Pada Selasa (31/3/2026), tim kuasa hukum beserta puluhan wartawan mengunjungi rutan Polres Mojokerto untuk membebaskan Amir dan memberikan pendampingan hukum. Lima advokat hadir secara langsung sebagai perwakilan, didampingi keluarga inti Amir yang memberikan dukungan moril.
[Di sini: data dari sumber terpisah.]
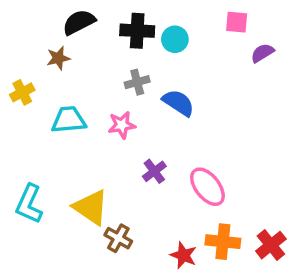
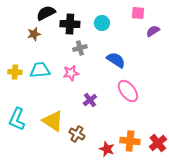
black cross: (137, 31) -> (70, 24), moved
yellow cross: (22, 92) -> (15, 72), moved, turned 32
blue semicircle: (178, 103) -> (116, 60), moved
pink ellipse: (207, 187) -> (128, 91), moved
brown cross: (118, 238) -> (77, 134), moved

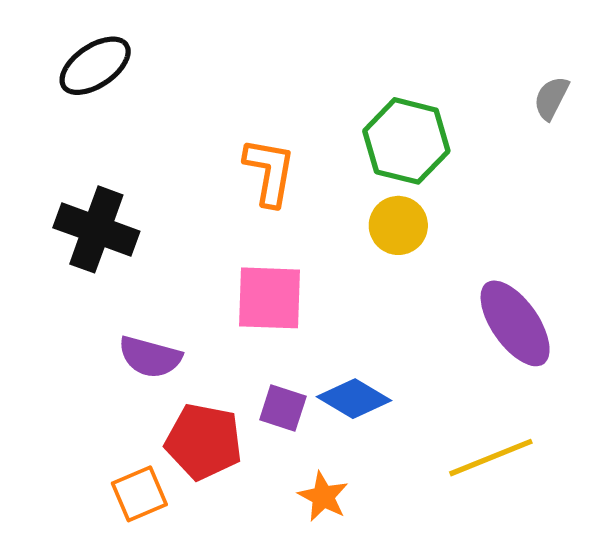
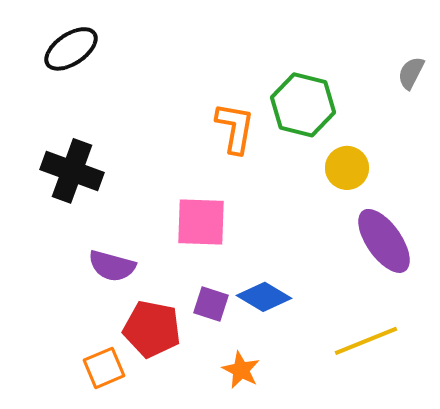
orange L-shape: (270, 172) -> (235, 128), moved
yellow circle: (398, 225) -> (347, 168), moved

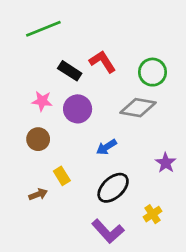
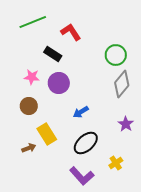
red L-shape: (103, 62) -> (71, 32), moved
gray diamond: (138, 108) -> (122, 84), moved, turned -60
yellow rectangle: (62, 176) -> (47, 134), size x1.5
– Permintaan BAP Ulang: Tim hukum mendesak penyidik untuk melakukan pemeriksaan ulang melalui Berita Acara Pemeriksaan (BAP), karena Amir merasa berada dalam tekanan saat pemeriksaan awal dan tidak merdeka dalam menyampaikan keterangan.
– Ajukan Penangguhan Penahanan: Sudah diajukan sebagai bagian dari strategi untuk memastikan hak Amir terjaga dan proses berjalan secara adil.
– Bawa ke Komisi III DPR RI: Koordinator tim hukum, Dr. M. Taufik, S.I.Kom., S.H., M.H., menegaskan bahwa mereka berencana membawa perkara ini ke Komisi III DPR RI guna meminta pengawasan terhadap proses penegakan hukum agar keadilan dapat ditegakkan secara transparan.
– Uji Unsur Pidana: Advokat Rikha Permatasari, S.H., M.H., C.Med., C.Lo., C.Pim., menyatakan akan menguji unsur pemerasan dan tempuh langkah konstitusional, dengan langkah awal berupa BAP ulang agar objektivitas terjaga.
Berdasarkan hasil wawancara internal, tim hukum mengklaim tidak menemukan adanya komunikasi Amir yang mengarah pada permintaan uang sebagaimana tuduhan yang beredar, dan menyatakan bahwa hal tersebut akan dibuktikan secara hukum.